Dataset entries ->
===============
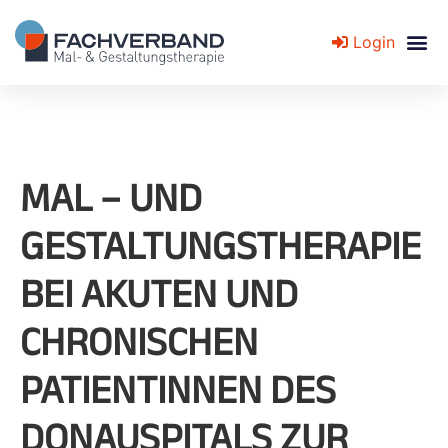
Login
Fachverband für Mal- und Gestaltungstherapie
MAL – UND
GESTALTUNGSTHERAPIE
BEI AKUTEN UND
CHRONISCHEN
PATIENTINNEN DES
DONAUSPITALS ZUR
===============
Prompt -> Nothing but the exact text of the records should appear in your answer, with no pictures. Please write it out.

The completed task ->
Login
Fachverband für Mal- und Gestaltungstherapie
MAL – UND
GESTALTUNGSTHERAPIE
BEI AKUTEN UND
CHRONISCHEN
PATIENTINNEN DES
DONAUSPITALS ZUR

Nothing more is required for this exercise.